Jewish Delis are facing closures in New York City and Los Angeles, Los Angeles Times reported.
Always the popular go-to for the bagels and lox, many of the Jewish Delicatessens are operating in a time where younger clientele can find those bagels anywhere and communities are become more aware of what they eat.
"People don't open up new delis anymore because it's very, very difficult to do," said Marian Levine, owner of Stage's longtime rival, Carnegie Deli in Manhattan.
Several delis like the Stage Deli in Manhattan and Ashkenaz Delicatessin in Chicago closed and were replaced with places like a lobster joint after struggling to keep up with a dwindling veteran population and high rent.
According to The Times, thousands of Jewish delis in New York arose in the first half of the 20th Century, and began to decline to mere dozens after World War II from a shift in demographics into suburbs and decline in Jewish immigration to the region.
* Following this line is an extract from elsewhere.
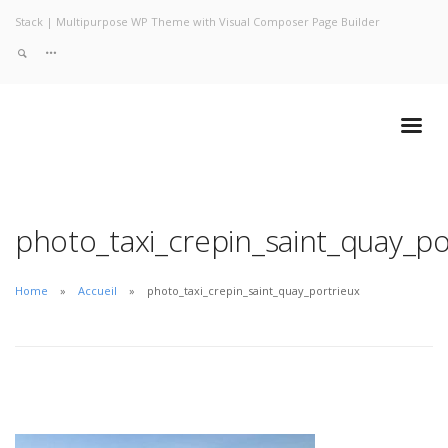
Stack | Multipurpose WP Theme with Visual Composer Page Builder
photo_taxi_crepin_saint_quay_po
Home
Accueil
photo_taxi_crepin_saint_quay_portrieux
"There's nothing that can bring back the centrality of the deli in either Jewish life or American life," said Ted Merwin, the author of a impending book , "Pastrami on Rye: An Overstuffed History of the Jewish Delicatessen" and Judaic studies professor at Dickinson College in Pennsylvania. "There's no way they're going to survive in the numbers they once did."
According to Mintel, an agency providing statistics on food, drinks and consumer goods, the sales stalled between 2007 and 2011 for the restaurants then only rose 0.5 percent in 2012, reported The Times.
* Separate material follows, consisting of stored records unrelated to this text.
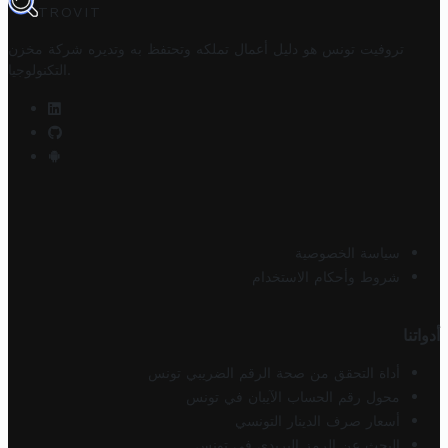
TROVIT
تروفيت تونس هو دليل أعمال تملكه وتحتفظ به وتديره
شركة مخزن
.
التكنولوجيا
سياسة الخصوصية
شروط وأحكام الاستخدام
أدواتنا
أداة التحقق من صحة الرقم الضريبي تونس
محول رقم الحساب الآيبان في تونس
أسعار صرف الدينار التونسي
البحث عن الرمز البريدي في تونس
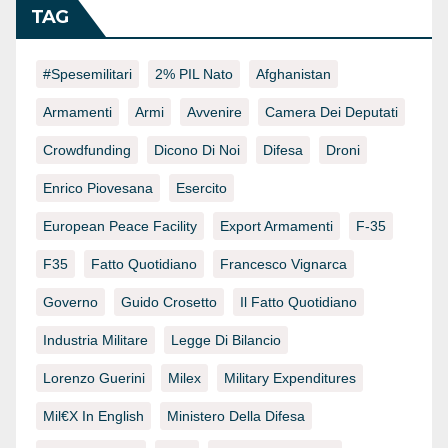
TAG
#spesemilitari
2% PIL Nato
Afghanistan
Armamenti
Armi
Avvenire
Camera Dei Deputati
Crowdfunding
Dicono Di Noi
Difesa
Droni
Enrico Piovesana
Esercito
European Peace Facility
Export Armamenti
F-35
F35
Fatto Quotidiano
Francesco Vignarca
Governo
Guido Crosetto
Il Fatto Quotidiano
Industria Militare
Legge Di Bilancio
Lorenzo Guerini
Milex
Military Expenditures
Mil€x In English
Ministero Della Difesa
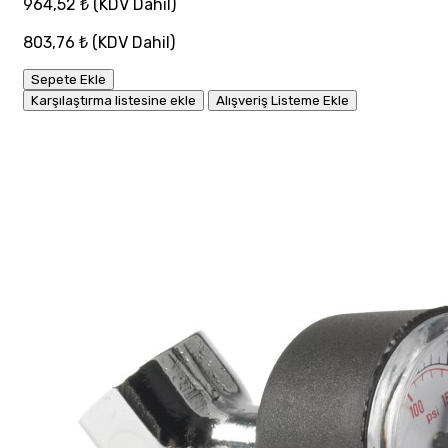
964,52 ₺
(KDV Dahil)
803,76 ₺
(KDV Dahil)
Sepete Ekle
Karşılaştırma listesine ekle
Alışveriş Listeme Ekle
The rise in costs of food, particularly beef and fish, also compounded to the problem. Even raising menu prices could not compensate for the loss.
Merwin finds part of the problem is the thousands of options that are available today surrounding the Jewish scene. You can get cheaper sandwiches at popular chains like Quiznos. A loyal customer base is no longer driving the troubled sit-down restaurant market.